Copying files to multiple comp's on a lan
D-Man
dsh8290 at rit.edu
Fri Jun 1 22:07:54 EDT 2001
On Fri, Jun 01, 2001 at 05:06:02PM -0700, Jeff Shannon wrote:
| Hm, I'd probably use the os.system() call in preference to reading the
| source and then creating new destination files, as D-Man's example does,
| though the choice is probably trivial and entirely personal opinion.
There is a bit of technical tradeoff in the choice when using
Windows see below.
| Example:
|
| ---------------------
| import sys
| import os
|
| # note Win32 uses \, not / :)
Yeah, but ...
| machines = [ "\\Mach1\C" , "\\Mach2\C" , "\\Mach3\C" ]
>>> print machines
['\\Mach1\\C', '\\Mach2\\C', '\\Mach3\\C']
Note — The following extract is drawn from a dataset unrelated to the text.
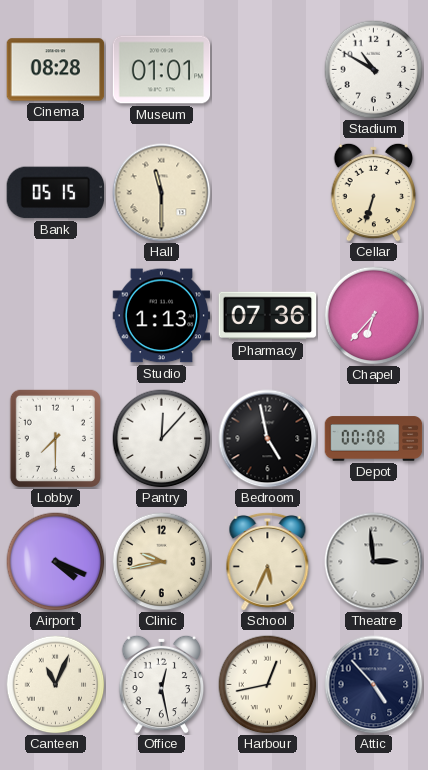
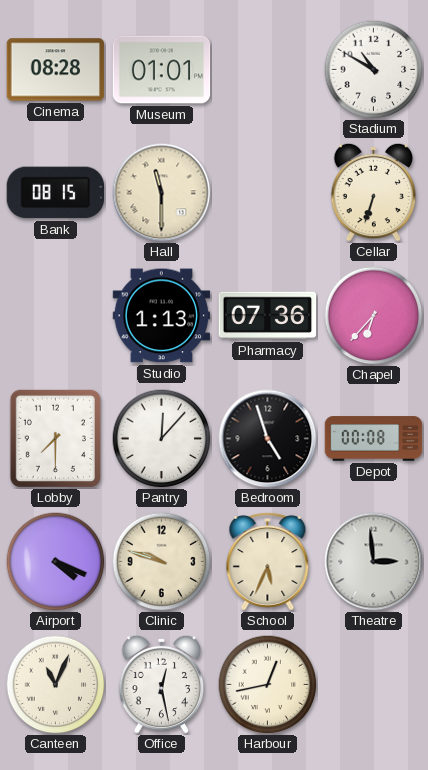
Bank: 05:15 -> 08:15
Bedroom: 4:58 -> 4:57
Clinic: 9:43 -> 9:48
Attic: 4:53 -> none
>>> print len( machines[0] )
8
# wasn't that supposed to be 9? and where'd that extra \ in front of
# the C come from?
backslashes are rather evil -- they tend to undergo a bit of
metamorphosis in various environments...
| source_file_path = sys.argv[1]
| dest_path = sys.argv[2]
|
| for machine in machines:
| # always use os.path.join() when building paths....
| dest_fullpath = os.path.join(machine, dest_path)
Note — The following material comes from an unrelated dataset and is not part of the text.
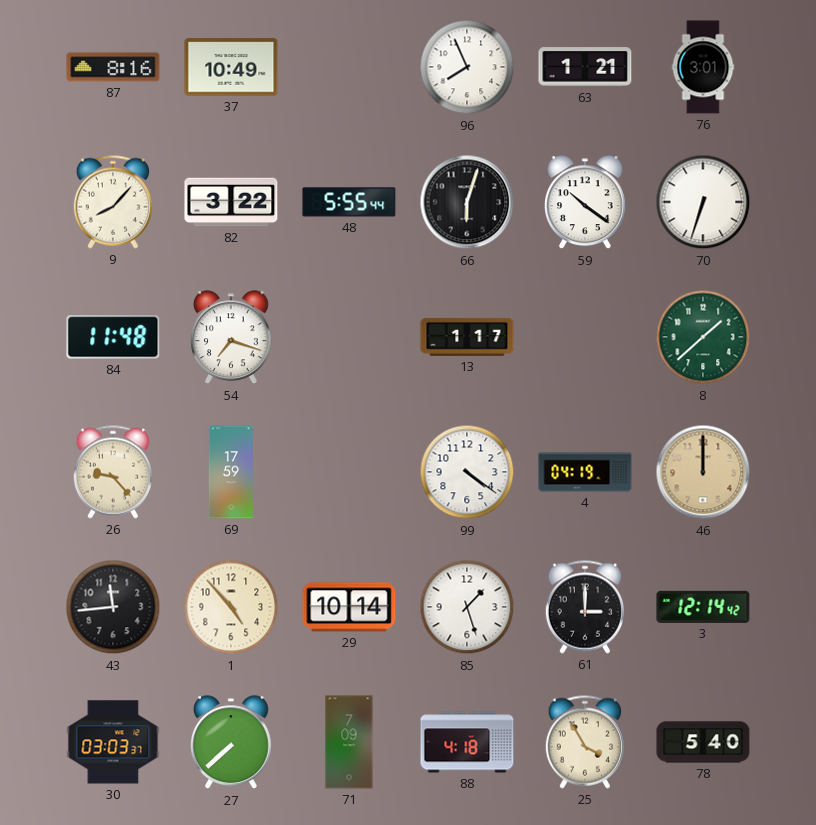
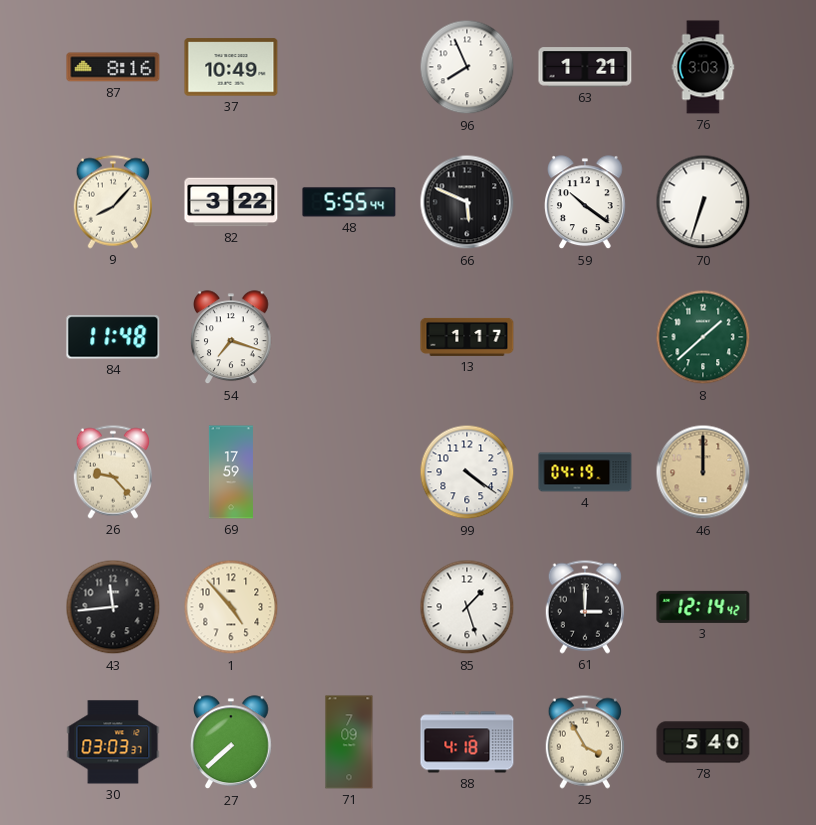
76: 3:01 -> 3:03
66: 6:03 -> 5:49
29: 10:14 -> none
| cmd_string = "copy %s %s" % (source_file_path, dest_fullpath)
| os.system(cmd_string)
Also, make sure that what cmd.exe sees here is what you expected (with
backslashes, spaces, etc.
I have no philosophical issues with this sort of technique, though
I've been bitten by the evil M$ backslashes a few times with my shell
scripts (where one script invokes another, and yet another layer of
backslash escaping is evaluated away). I once had to label a printer
as \\\\\\\\Red1\\\\HPLaserJ (!) //Red1/HPLaserJ works much better :-).
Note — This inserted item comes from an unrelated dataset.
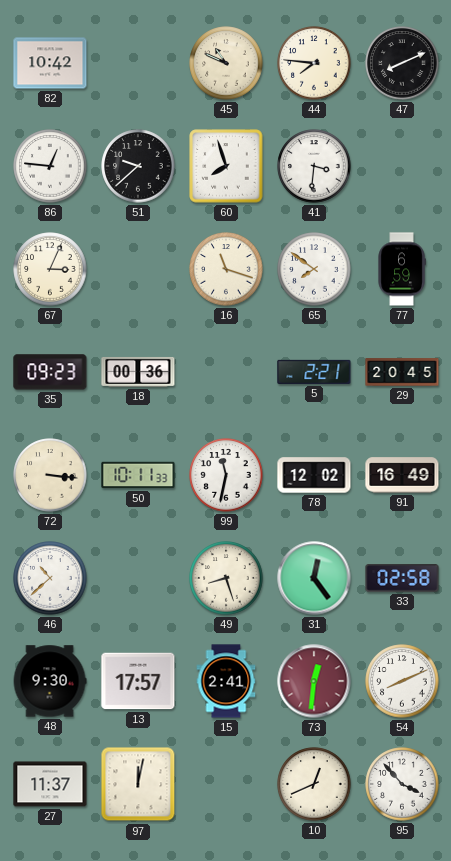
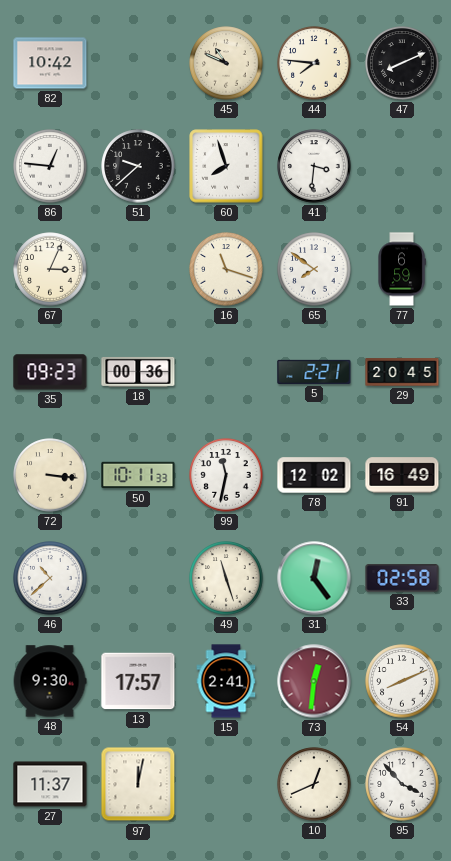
49: 8:27 -> 11:27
If fact the bash script I included used the 'cp' command (the cygwin
binary of the unix command, roughly equivalent to copy.exe).
On the tutor list Tim Peters enlightened us to one of M$'s deepest
secrets -- the win32 API accepts forward slashes as a path delimiter.
I was rather relieved to learn that this (often) works from the shell
as well (bash, anyways, cmd.exe still tends to not like it). Using
forward slashes saves a lot of headaches.